Photo of the boreal forest



First impressions of the boreal forest from the vantage of a fast-moving car or airplane are likely to be of an endless, forbiddingly dense forest of evergreen trees. Why are certain needle-bearing, coniferous trees -- lodgepole and jack pines, black and white spruces, balsam firs and tamaracks -- so dominant in this forest?

The answer lies in these trees' perfectly tuned adaptations to the fleeting seasons and harsh extremes of this far-north kingdom. These conifers are very frugal trees. They retain their photosynthesis equipment -- needles -- through the winter, so they do not have to expend energy growing a full set of leaves every spring. They have an ancient partnership with the ferns and mosses of the boreal forest floor, forming a carpet that soaks up minerals from nutrient-poor boreal soils. Unlike hardwoods that freely give away nutrients each year by shedding their leaves, these conifers hoard nutrients until they die.

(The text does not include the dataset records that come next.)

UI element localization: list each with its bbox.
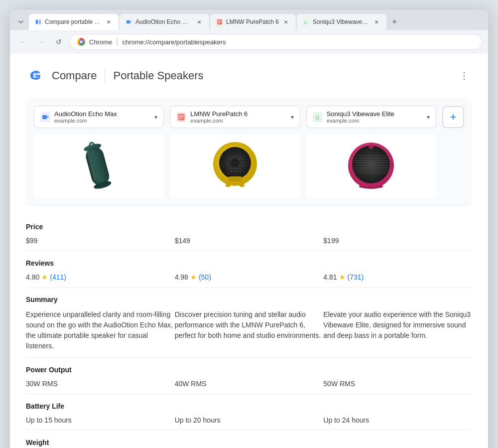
svg-point-72 [234, 162, 236, 164]
rating-1-cell: 4.80 ★ (411) [26, 270, 175, 288]
svg-point-55 [227, 165, 228, 166]
price-header-row: Price [26, 215, 472, 234]
google-logo-icon: G G [26, 66, 46, 86]
back-button[interactable]: ← [16, 35, 30, 49]
address-separator: | [116, 37, 118, 46]
svg-point-42 [227, 159, 228, 160]
svg-point-38 [232, 156, 233, 157]
power-section-label: Power Output [26, 358, 472, 377]
comparison-card: AudioOtion Echo Max example.com ▾ LMNW P… [26, 98, 472, 207]
battery-section-label: Battery Life [26, 394, 472, 414]
svg-point-62 [232, 168, 233, 169]
product-3-chevron-icon: ▾ [427, 114, 430, 121]
tab-lmnw-close[interactable]: ✕ [282, 18, 290, 26]
compare-label: Compare [52, 69, 97, 82]
summary-section-label: Summary [26, 288, 472, 307]
review-count-2-link[interactable]: (50) [199, 273, 211, 281]
reviews-section-label: Reviews [26, 251, 472, 271]
svg-point-69 [240, 171, 241, 172]
new-tab-button[interactable]: + [387, 15, 401, 29]
add-product-button[interactable]: + [442, 106, 464, 128]
product-1-domain: example.com [54, 118, 150, 124]
address-box[interactable]: Chrome | chrome://compare/portablespeake… [70, 34, 482, 50]
product-2-chevron-icon: ▾ [291, 114, 294, 121]
tab-dropdown-button[interactable] [14, 15, 28, 29]
summary-1: Experience unparalleled clarity and room… [26, 306, 175, 358]
svg-point-14 [80, 41, 83, 43]
address-bar: ← → ↺ Chrome [10, 30, 488, 54]
review-count-2: 50 [201, 273, 209, 281]
tab-compare[interactable]: Compare portable speaker ✕ [29, 14, 119, 30]
tab-soniqu-label: Soniqu3 Vibewave Elite [313, 18, 370, 25]
more-options-button[interactable]: ⋮ [456, 68, 472, 84]
product-2-selector[interactable]: LMNW PurePatch 6 example.com ▾ [170, 106, 300, 128]
reload-button[interactable]: ↺ [52, 35, 66, 49]
power-3: 50W RMS [323, 377, 472, 394]
battery-3: Up to 24 hours [323, 413, 472, 431]
svg-point-40 [238, 156, 239, 157]
product-3-domain: example.com [327, 118, 423, 124]
summary-2: Discover precision tuning and stellar au… [175, 306, 324, 358]
page-header: G G Compare Portable Speakers ⋮ [26, 66, 472, 86]
rating-2: 4.98 ★ (50) [175, 273, 324, 281]
svg-point-37 [229, 156, 230, 157]
svg-point-48 [226, 162, 227, 163]
product-1-selector[interactable]: AudioOtion Echo Max example.com ▾ [34, 106, 164, 128]
browser-window: Compare portable speaker ✕ AudioOtion Ec… [10, 10, 488, 448]
comparison-table: Price $99 $149 $199 Reviews 4.80 ★ (411) [26, 215, 472, 448]
battery-2: Up to 20 hours [175, 413, 324, 431]
review-count-3: 731 [350, 273, 361, 281]
summary-data-row: Experience unparalleled clarity and room… [26, 306, 472, 358]
forward-button[interactable]: → [34, 35, 48, 49]
svg-point-67 [234, 171, 235, 172]
header-divider [105, 69, 105, 83]
svg-point-86 [369, 144, 374, 149]
svg-text:♫: ♫ [304, 20, 307, 25]
power-1: 30W RMS [26, 377, 175, 394]
tab-audio[interactable]: AudioOtion Echo Max ✕ [120, 14, 209, 30]
svg-point-53 [241, 162, 242, 163]
add-product-icon: + [450, 111, 457, 124]
tab-audio-close[interactable]: ✕ [195, 18, 203, 26]
review-count-3-link[interactable]: (731) [348, 273, 364, 281]
tab-compare-icon [35, 18, 42, 25]
image-spacer [442, 134, 464, 199]
svg-rect-2 [126, 20, 130, 23]
product-2-name: LMNW PurePatch 6 [190, 110, 286, 118]
svg-point-66 [231, 171, 232, 172]
power-header-row: Power Output [26, 358, 472, 377]
address-url: chrome://compare/portablespeakers [122, 38, 475, 46]
tab-soniqu-close[interactable]: ✕ [373, 18, 380, 26]
product-3-selector[interactable]: ♫ Soniqu3 Vibewave Elite example.com ▾ [306, 106, 436, 128]
price-1: $99 [26, 234, 175, 251]
summary-header-row: Summary [26, 288, 472, 307]
tab-lmnw-icon [216, 18, 223, 25]
tab-soniqu[interactable]: ♫ Soniqu3 Vibewave Elite ✕ [297, 14, 386, 30]
speaker-1-svg [78, 139, 120, 194]
reviews-data-row: 4.80 ★ (411) 4.98 ★ (50) 4.81 ★ [26, 270, 472, 288]
rating-2-cell: 4.98 ★ (50) [175, 270, 324, 288]
tab-compare-close[interactable]: ✕ [105, 18, 113, 26]
price-3: $199 [323, 234, 472, 251]
rating-1: 4.80 ★ (411) [26, 273, 175, 281]
svg-rect-0 [36, 20, 38, 24]
tab-lmnw-label: LMNW PurePatch 6 [226, 18, 279, 25]
weight-section-label: Weight [26, 431, 472, 448]
tab-audio-icon [125, 18, 132, 25]
back-icon: ← [19, 38, 26, 46]
svg-point-63 [235, 168, 236, 169]
star-1-icon: ★ [41, 273, 48, 281]
svg-point-47 [242, 159, 243, 160]
chrome-label: Chrome [89, 38, 112, 46]
svg-rect-1 [39, 20, 41, 24]
product-2-icon [176, 112, 186, 122]
product-1-name: AudioOtion Echo Max [54, 110, 150, 118]
svg-point-49 [229, 162, 230, 163]
summary-3: Elevate your audio experience with the S… [323, 306, 472, 358]
review-count-1-link[interactable]: (411) [50, 273, 66, 281]
rating-3: 4.81 ★ (731) [323, 273, 472, 281]
product-3-image [306, 134, 436, 199]
tab-lmnw[interactable]: LMNW PurePatch 6 ✕ [210, 14, 296, 30]
review-count-1: 411 [52, 273, 64, 281]
weight-header-row: Weight [26, 431, 472, 448]
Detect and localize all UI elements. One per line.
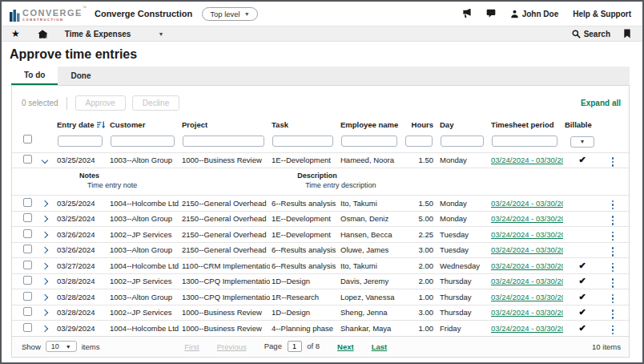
page-number-input[interactable] xyxy=(288,341,302,352)
column-header-employee-name[interactable]: Employee name xyxy=(339,119,403,131)
tab-done[interactable]: Done xyxy=(58,66,103,85)
user-menu[interactable]: John Doe xyxy=(510,10,559,18)
filter-timesheet-period[interactable] xyxy=(492,135,557,147)
column-header-task[interactable]: Task xyxy=(270,119,339,131)
timesheet-period-link[interactable]: 03/24/2024 - 03/30/2024 xyxy=(491,230,563,239)
table-row: 03/28/20241002--JP Services1000--Busines… xyxy=(12,305,629,321)
customer-cell: 1002--JP Services xyxy=(108,230,180,239)
column-header-billable[interactable]: Billable xyxy=(563,119,602,131)
row-checkbox[interactable] xyxy=(23,198,32,207)
expand-row-icon[interactable] xyxy=(42,263,48,269)
timesheet-period-link[interactable]: 03/24/2024 - 03/30/2024 xyxy=(491,214,563,223)
row-actions-menu[interactable] xyxy=(610,293,616,305)
row-checkbox[interactable] xyxy=(23,261,32,269)
search-button[interactable]: Search xyxy=(572,30,610,38)
timesheet-period-link[interactable]: 03/24/2024 - 03/30/2024 xyxy=(491,277,563,285)
row-checkbox[interactable] xyxy=(23,292,32,301)
employee-name-cell: Lopez, Vanessa xyxy=(339,293,403,301)
filter-customer[interactable] xyxy=(111,135,175,147)
bookmark-button[interactable] xyxy=(623,29,631,38)
expand-row-icon[interactable] xyxy=(42,326,48,332)
approve-button[interactable]: Approve xyxy=(75,95,126,111)
row-actions-menu[interactable] xyxy=(610,261,616,274)
timesheet-period-link[interactable]: 03/24/2024 - 03/30/2024 xyxy=(491,156,563,164)
timesheet-period-link[interactable]: 03/24/2024 - 03/30/2024 xyxy=(491,324,563,333)
pagination-bar: Show 10 ▼ items First Previous Page of 8… xyxy=(12,336,629,357)
row-actions-menu[interactable] xyxy=(610,308,616,321)
page-size-select[interactable]: 10 ▼ xyxy=(46,341,77,352)
scope-selector[interactable]: Top level ▼ xyxy=(202,7,257,21)
row-checkbox[interactable] xyxy=(23,229,32,238)
employee-name-cell: Osman, Deniz xyxy=(339,214,403,223)
first-page-link[interactable]: First xyxy=(184,342,199,351)
row-actions-menu[interactable] xyxy=(610,324,616,337)
row-checkbox[interactable] xyxy=(23,213,32,222)
customer-cell: 1003--Alton Group xyxy=(108,245,180,254)
column-header-project[interactable]: Project xyxy=(180,119,270,131)
column-header-day[interactable]: Day xyxy=(438,119,489,131)
entry-date-cell: 03/25/2024 xyxy=(55,199,108,208)
decline-button[interactable]: Decline xyxy=(132,95,179,111)
expand-row-icon[interactable] xyxy=(42,278,48,285)
filter-entry-date[interactable] xyxy=(58,135,103,147)
column-header-customer[interactable]: Customer xyxy=(108,119,180,131)
project-cell: 1300--CPQ Implementation xyxy=(180,277,270,285)
messages-button[interactable] xyxy=(486,9,496,18)
entry-date-cell: 03/25/2024 xyxy=(55,214,108,223)
row-actions-menu[interactable] xyxy=(610,214,616,227)
entry-date-cell: 03/28/2024 xyxy=(55,277,108,285)
chevron-down-icon: ▼ xyxy=(66,344,71,350)
column-header-hours[interactable]: Hours xyxy=(403,119,438,131)
previous-page-link[interactable]: Previous xyxy=(217,342,247,351)
timesheet-period-link[interactable]: 03/24/2024 - 03/30/2024 xyxy=(491,308,563,317)
expand-all-link[interactable]: Expand all xyxy=(581,99,621,107)
expand-row-icon[interactable] xyxy=(42,247,48,253)
row-actions-menu[interactable] xyxy=(610,199,616,212)
timesheet-period-link[interactable]: 03/24/2024 - 03/30/2024 xyxy=(491,293,563,301)
filter-day[interactable] xyxy=(441,135,484,147)
timesheet-period-link[interactable]: 03/24/2024 - 03/30/2024 xyxy=(491,199,563,208)
expand-row-icon[interactable] xyxy=(42,232,48,238)
collapse-row-icon[interactable] xyxy=(42,157,48,164)
table-row: 03/28/20241003--Alton Group1300--CPQ Imp… xyxy=(12,289,629,305)
expand-row-icon[interactable] xyxy=(42,200,48,207)
employee-name-cell: Oluwe, James xyxy=(339,245,403,254)
column-header-timesheet-period[interactable]: Timesheet period xyxy=(489,119,563,131)
next-page-link[interactable]: Next xyxy=(337,342,354,351)
home-button[interactable] xyxy=(38,30,47,38)
expanded-detail-row: NotesTime entry noteDescriptionTime entr… xyxy=(12,168,629,195)
announcements-button[interactable] xyxy=(461,9,472,18)
filter-hours[interactable] xyxy=(405,135,433,147)
row-actions-menu[interactable] xyxy=(610,230,616,243)
task-cell: 4--Planning phase xyxy=(270,324,339,333)
task-cell: 1D--Design xyxy=(270,277,339,285)
row-checkbox[interactable] xyxy=(23,307,32,316)
row-actions-menu[interactable] xyxy=(610,277,616,289)
home-icon xyxy=(38,30,47,38)
row-checkbox[interactable] xyxy=(23,323,32,332)
expand-row-icon[interactable] xyxy=(42,216,48,222)
help-support-link[interactable]: Help & Support xyxy=(573,10,631,18)
row-actions-menu[interactable] xyxy=(610,245,616,258)
column-header-entry-date[interactable]: Entry date xyxy=(55,119,108,131)
timesheet-period-link[interactable]: 03/24/2024 - 03/30/2024 xyxy=(491,245,563,254)
billable-check-icon: ✔ xyxy=(578,276,586,285)
last-page-link[interactable]: Last xyxy=(372,342,388,351)
row-actions-menu[interactable] xyxy=(610,156,616,168)
filter-billable-select[interactable]: ▼ xyxy=(570,136,594,148)
row-checkbox[interactable] xyxy=(23,155,32,164)
row-checkbox[interactable] xyxy=(23,245,32,253)
select-all-checkbox[interactable] xyxy=(23,135,32,144)
timesheet-period-link[interactable]: 03/24/2024 - 03/30/2024 xyxy=(491,261,563,270)
nav-menu-time-expenses[interactable]: Time & Expenses ▼ xyxy=(65,30,164,38)
tab-to-do[interactable]: To do xyxy=(11,66,58,85)
megaphone-icon xyxy=(461,9,472,18)
filter-employee-name[interactable] xyxy=(341,135,397,147)
entry-date-cell: 03/29/2024 xyxy=(55,324,108,333)
row-checkbox[interactable] xyxy=(23,276,32,285)
expand-row-icon[interactable] xyxy=(42,294,48,301)
filter-project[interactable] xyxy=(183,135,264,147)
filter-task[interactable] xyxy=(272,135,333,147)
favorites-star-icon[interactable]: ★ xyxy=(11,29,20,38)
expand-row-icon[interactable] xyxy=(42,309,48,316)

Above all, the critical adaptation the five dominant conifers of the boreal share is that they have found a way to survive when temperatures plunge to -40 F and colder, as they often do in the course of a boreal winter. They manage it through a biological process called extracellular freezing: liquids inside a tree's cells are squeezed out through the cell membrane into the tiny spaces within the tree's living tissue, where they freeze. (The formation of ice crystals within a cell kills it.) A few broadleaf trees and shrubs -- paper birch, trembling aspen, balsam poplar and various willows and alders -- have also developed this response to extreme cold, and it's no coincidence that these trees are also part of the boreal landscape.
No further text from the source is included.